TRY IT:
Without skipping a line, reproduce the entries exactly.

DATA:
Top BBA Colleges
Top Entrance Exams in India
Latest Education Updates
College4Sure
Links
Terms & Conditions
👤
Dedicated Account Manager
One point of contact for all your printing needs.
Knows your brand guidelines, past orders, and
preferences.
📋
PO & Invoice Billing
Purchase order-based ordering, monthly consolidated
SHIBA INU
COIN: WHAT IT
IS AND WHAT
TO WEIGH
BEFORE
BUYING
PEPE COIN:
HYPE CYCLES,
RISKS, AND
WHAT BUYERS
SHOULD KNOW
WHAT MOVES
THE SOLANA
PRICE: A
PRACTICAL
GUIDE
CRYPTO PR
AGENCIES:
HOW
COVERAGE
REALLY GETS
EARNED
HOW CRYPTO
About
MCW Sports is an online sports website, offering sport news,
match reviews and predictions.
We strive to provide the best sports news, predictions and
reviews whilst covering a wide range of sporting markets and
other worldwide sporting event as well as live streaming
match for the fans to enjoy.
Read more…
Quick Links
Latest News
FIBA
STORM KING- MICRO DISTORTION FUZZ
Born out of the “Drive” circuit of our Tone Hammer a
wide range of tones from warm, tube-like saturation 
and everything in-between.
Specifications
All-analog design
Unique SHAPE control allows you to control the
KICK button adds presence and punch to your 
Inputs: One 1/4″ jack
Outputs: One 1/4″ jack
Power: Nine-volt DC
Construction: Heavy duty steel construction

EXERCISE RESPONSE:
Top BBA Colleges
Top Entrance Exams in India
Latest Education Updates
College4Sure
Links
Terms & Conditions
👤
Dedicated Account Manager
One point of contact for all your printing needs.
Knows your brand guidelines, past orders, and
preferences.
📋
PO & Invoice Billing
Purchase order-based ordering, monthly consolidated
SHIBA INU
COIN: WHAT IT
IS AND WHAT
TO WEIGH
BEFORE
BUYING
PEPE COIN:
HYPE CYCLES,
RISKS, AND
WHAT BUYERS
SHOULD KNOW
WHAT MOVES
THE SOLANA
PRICE: A
PRACTICAL
GUIDE
CRYPTO PR
AGENCIES:
HOW
COVERAGE
REALLY GETS
EARNED
HOW CRYPTO
About
MCW Sports is an online sports website, offering sport news,
match reviews and predictions.
We strive to provide the best sports news, predictions and
reviews whilst covering a wide range of sporting markets and
other worldwide sporting event as well as live streaming
match for the fans to enjoy.
Read more…
Quick Links
Latest News
FIBA
STORM KING- MICRO DISTORTION FUZZ
Born out of the “Drive” circuit of our Tone Hammer a
wide range of tones from warm, tube-like saturation 
and everything in-between.
Specifications
All-analog design
Unique SHAPE control allows you to control the
KICK button adds presence and punch to your 
Inputs: One 1/4″ jack
Outputs: One 1/4″ jack
Power: Nine-volt DC
Construction: Heavy duty steel construction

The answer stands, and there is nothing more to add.